[Dataset entries]

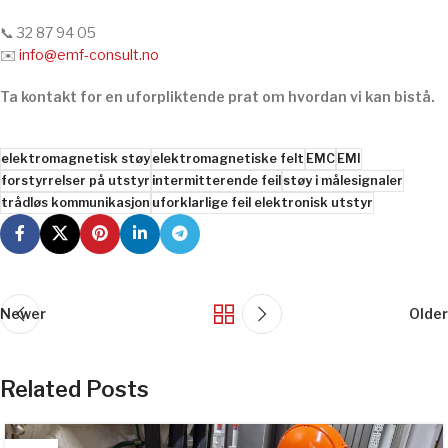
📞 32 87 94 05
✉️
info@emf-consult.no
Ta kontakt for en uforpliktende prat om hvordan vi kan bistå.
elektromagnetisk støy
elektromagnetiske felt
EMC
EMI
forstyrrelser på utstyr
intermitterende feil
støy i målesignaler
trådløs kommunikasjon
uforklarlige feil elektronisk utstyr
Newer
Older
Related Posts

▶ [What you have to do]
Please copy each line of the records above in which the word "utstyr" can be found.

▶ [Task response]
forstyrrelser på utstyr
uforklarlige feil elektronisk utstyr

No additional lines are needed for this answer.